JVN#45563482
Installers of LiveOn Meet Client for Windows and its plugin may insecurely load Dynamic Link Libraries

Overview

The installer of LiveOn Meet Client for Windows and the installer of Canon Network Camera Plugin provided by Japan Media Systems Corporation may insecurely load Dynamic Link Libraries.

Products Affected

• the installer of LiveOn Meet Client for Windows
  • Downloader5Installer.exe Ver.1.0.0.0
  • Downloader5InstallerForAdmin.exe Ver.1.0.0.0
• the installer of Canon Network Camera Plugin
  • CanonNWCamPlugin.exe Ver.1.0.0.0
  • CanonNWCamPluginForAdmin.exe Ver.1.0.0.0

Description

LiveOn Meet provided by Japan Media Systems Corporation is a web conferencing system. The installer of LiveOn Meet Client for Windows and the installer of Canon Network Camera Plugin insecurely load Dynamic Link Libraries.

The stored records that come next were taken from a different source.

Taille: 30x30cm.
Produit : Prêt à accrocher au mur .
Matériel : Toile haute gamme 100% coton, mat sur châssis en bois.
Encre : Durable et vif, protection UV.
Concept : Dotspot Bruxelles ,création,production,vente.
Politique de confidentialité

• Uncontrolled search path element (CWE-427)
  • CVSS:4.0/AV:L/AC:L/AT:N/PR:N/UI:A/VC:H/VI:H/VA:H/SC:N/SI:N/SA:N Base Score 8.4
  • CVSS:3.0/AV:L/AC:L/PR:N/UI:R/S:U/C:H/I:H/A:H Base Score 7.8
  • CVE-2026-32679
  • This vulnerability may be exploited by directing a user to download and place a specially crafted DLL file with the affected installer and to execute the installer.

Impact

Arbitrary code may be executed with the privilege of the user invoking the installer.

Solution

Use the latest installers
Use the latest installers provided by the developer.

This vulnerability only affects the installers, and already installed products are not affected.